The last half of that day felt like a bombing raid. The tornado sirens blared practically all day and night. I told my wife to get in the closet with the kids. I turned on my TV for an update, and the weather man yelled, “If you are in Albertville, AL, seek shelter NOW!!!” My power went out that instant, and my house vibrated, like the foundation was rapidly moving back and forth. I dropped the remote and fled to the closet. My house was fine, but the mobile home park three blocks away looked like someone had put it in an egg beater. By the hand of Providence, the tornado lifted off the ground and sailed over my house. Others were not so fortunate.

This morning, as the images of Moore, Oklahoma flood the television and internet, I am reminded of Ider, Birmingham, Arab, and Tuscaloosa. The next morning, we all knew the destruction was bad, we just had no idea how bad. We now know that 243 people lost their lives on that April day. Pictures cannot describe the awe and terror that follows the aftermath of a storm like that. As I read about the cold rain that moved in after the tornado in Moore, I thought of those people, picking through the rubble of their homes in the wet chill.
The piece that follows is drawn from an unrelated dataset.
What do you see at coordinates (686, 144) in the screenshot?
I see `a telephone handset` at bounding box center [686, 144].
They are looking for family pictures. They are looking for clothes. Anything at all. Anything that they can salvage from their lives. There is nothing else to do.
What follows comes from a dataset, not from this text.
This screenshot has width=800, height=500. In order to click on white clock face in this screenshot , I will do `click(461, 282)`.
Right now, the people of Moore, Oklahoma are in the thick of shock and horror. Some are relieved, and some are grieved. The best thing Job’s comforters did for him was to tear their clothe’s and sit silent for seven days. Let’s just pray for them right now.

Schools were destroyed. Children died. People are still being pulled out the rubble. This is a good time to save your explanations for only those who ask them of you. Brilliant theological truths during times like these will often be responded to by someone pointing out the obvious. “Yeah, God just blew up my house. My neighbor’s kids are in the ICU. My other neighbor is missing. Thanks for the reminder.”

I am praying for those in Oklahoma who are now living through this horror. I am once again learning the fear of the Lord as I see the fragility of our lives. May the Lord God have mercy on all those families this morning.

About Brad Williams

Brad is the pastor of a Baptist church in a small town in Alabama. Brad has a lovely wife, two children, two dogs, a cat, a turtle, and five bee hives. Besides the incredible fact that he managed to persuade his wife to marry him, he is proud that he served six years in the Army National Guard, managed to graduate college with an English Lit. degree, graduate seminary, and finish the original Bard's Tale as a youngster by making maps on graph paper.

  • http://camelswithhammers.com/ Dan Fincke Camels With Hammers

    “May the Lord God have mercy on all those families this morning.”

    Mercy? As though they did something wrong?

  • http://www.facebook.com/cameron.webb.359 Cameron Webb

    Yeah – Job’s friends did fine, while they sat in silence, it was when they opened their mouths that it all came apart. A lesson to be learned there. Good post. Thank you! Prayers, and better – donations, help. We are God’s hands in this world!

  • http://www.facebook.com/jbwilli1 Brad Williams

    It is, believe it or not, a bedrock of the Christian faith that we have all “done something wrong.” But since explaining that at this time would be a violation of my advice above, I will refrain from explaining why it is always appropriate to beseech God for mercy.

  • http://derekzrishmawy.com/ Derek Rishmawy

    The phrase isn’t so much on showing them mercy in the sense of forgiveness, but rather God’s active comfort and salvation. It has the connotation of pity which leads to action.

  • Susan Gerard

    Amen.

  • Dr Mike

    I shared some of my thoughts and feelings here (http://meandmythoughts.com/?p=97). Hope it’s ok that I’m linking to it. If not, feel free to delete this.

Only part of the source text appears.